Senior Platform Engineer

Posted 3 Days Ago
Be an Early Applicant
Hiring Remotely in India
Remote
Senior level
Artificial Intelligence • eCommerce • Software
The Role
Design, operate, and scale cloud-native, multi-tenant SaaS platform infrastructure with emphasis on AWS, Kubernetes, GPU-backed AI workloads, Terraform automation, CI/CD, observability, reliability (SLIs/SLOs), security, disaster recovery, and cost optimization.
Summary Generated by Built In
Senior Platform Engineer / Senior DevOps Engineer

Location: Remote | Full-Time

About Evolphin

Evolphin is building the next generation of AI-powered media workflows for enterprise media teams

managing large image and video libraries at scale, including environments with tens of millions of video assets and extremely large metadata and embedding footprints.

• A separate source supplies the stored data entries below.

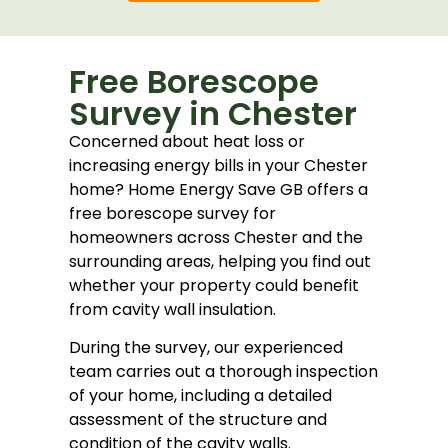
Free Borescope
Survey in Chester
Concerned about heat loss or
increasing energy bills in your Chester
home? Home Energy Save GB offers a
free borescope survey for
homeowners across Chester and the
surrounding areas, helping you find out
whether your property could benefit
from cavity wall insulation.
During the survey, our experienced
team carries out a thorough inspection
of your home, including a detailed
assessment of the structure and
condition of the cavity walls.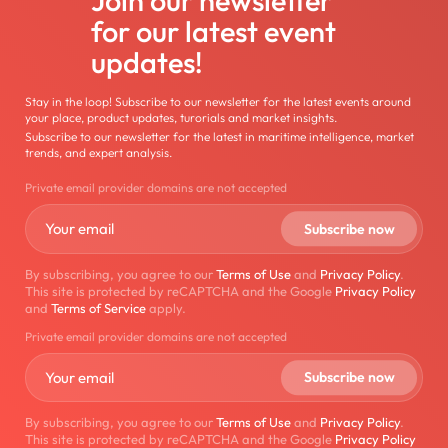
for our latest event
updates!
Stay in the loop! Subscribe to our newsletter for the latest events around
your place, product updates, turorials and market insights.
Subscribe to our newsletter for the latest in maritime intelligence, market
trends, and expert analysis.
Private email provider domains are not accepted
By subscribing, you agree to our
Terms of Use
and
Privacy Policy
.
This site is protected by reCAPTCHA and the Google
Privacy Policy
and
Terms of Service
apply.
Private email provider domains are not accepted
By subscribing, you agree to our
Terms of Use
and
Privacy Policy
.
This site is protected by reCAPTCHA and the Google
Privacy Policy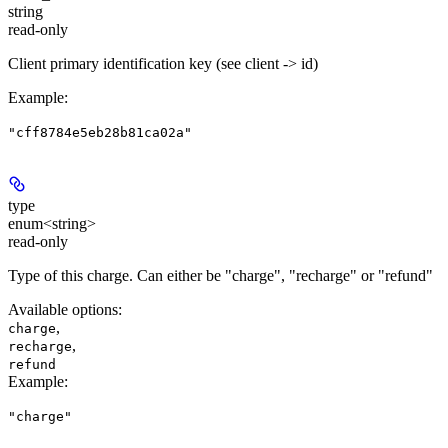
string
read-only
Client primary identification key (see client -> id)
Example
:
"cff8784e5eb28b81ca02a"
type
enum<string>
read-only
Type of this charge. Can either be "charge", "recharge" or "refund"
Available options
:
,
charge
,
recharge
refund
Example
:
"charge"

Its platform adds a conversational AI layer for extracting intelligence from media, enabling powerful search, conversational discovery, and automation of media workflows through AskAI.

Crop.photo extends that capability into e-commerce and retail, enabling smart cropping, image transformation, and image and video generation at scale for PDP and eCommerce catalog workflows.

Together, Evolphin and Crop.photo create a connected visual AI ecosystem where media can move across systems and be searched, understood, transformed, and prepared for downstream use at scale

The Role

We are seeking a Senior Platform Engineer who can own infrastructure architecture, reliability, scalability, and platform operations across our cloud environments.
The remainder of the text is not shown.